In an unusual move, the US Supreme Court will hear a case that could alter or overrule the Melendez-Diaz decision, a case from just six months ago. Prosecutors and Attorneys General from states across the county are hoping the prior decision will be reversed or pulled back. The Melendez-Diaz decision changed the rules of evidence in cases with forensic and scientific evidence, such as drug or controlled substance identification, or Blood Alcohol Content (BAC) analysis in drunk driving cases. Previously, official “certificate of analysis” documents could be submitted as evidence, but the justices in that case ruled that supporting expert witness testimony must also be presented, so that the defendant has a chance to challenge and confront the evidence in court.

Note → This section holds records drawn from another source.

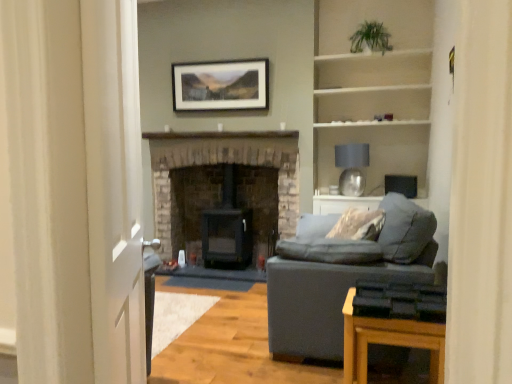 Question: Would you say green leafy plant at upper right is to the left or to the right of white wooden shelves at upper right in the picture?

Choices:
 (A) left
 (B) right

Answer: (A)

Question: Is point (361, 46) closer or farther from the camera than point (352, 97)?

Choices:
 (A) closer
 (B) farther

Answer: (A)

Question: Which object is the closest to the satin silver lampshade at upper right?

Choices:
 (A) matte black picture frame at upper center
 (B) wooden table at lower right
 (C) green leafy plant at upper right
 (D) black matte fireplace at center, which ranks as the first fireplace in right-to-left order
 (E) brick fireplace at center, arranged as the 1th fireplace when viewed from the left

Answer: (E)

Question: Estimate the real-world distances between objects in this image. Which object is closer to the white wooden shelves at upper right?

Choices:
 (A) black matte fireplace at center, positioned as the second fireplace in left-to-right order
 (B) white glossy door at left
 (C) brick fireplace at center, positioned as the second fireplace in right-to-left order
 (D) green leafy plant at upper right
 (E) matte gray fabric couch at right

Answer: (D) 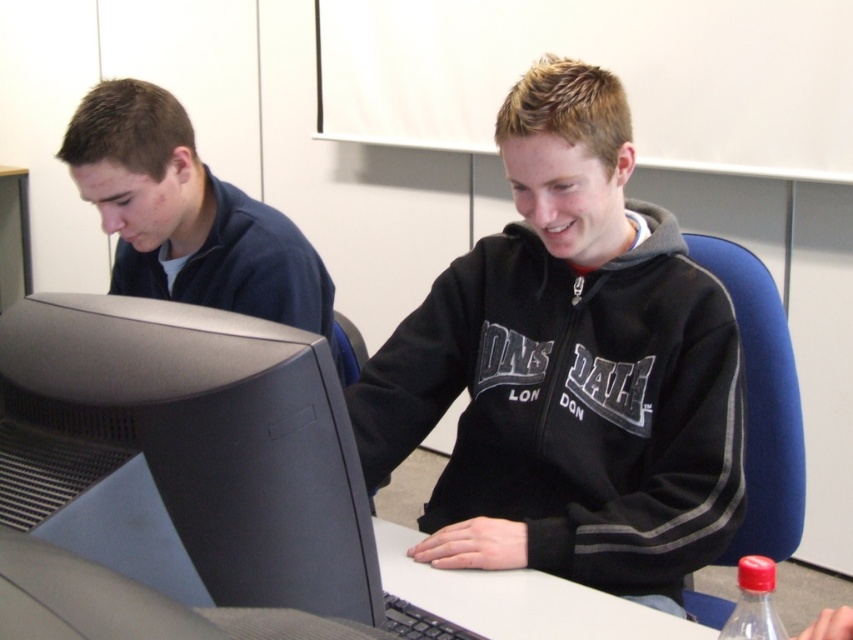 Question: Does black matte computer monitor at left come behind red plastic bottle at lower right?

District Attorneys have submitted friends of the court briefs that the recent decision is burdensome and “unworkable” for the states, since they must arrange witness testimony in these cases more often. Of course, defense attorneys and civil libertarians would argue that efficient prosecution is not the goal of our criminal justice system. Miranda rights and court appointed lawyers are extra effort and cost, but are considered reasonable safeguards against unfettered state power, and fully supported under the US Constitution.
The new case involved BAC evidence in a drunk driving case, whereas the original Melendez-Diaz case was about forensic analysis in a drug case. But the issue of how technical and scientific evidence is presented and challenged is the same.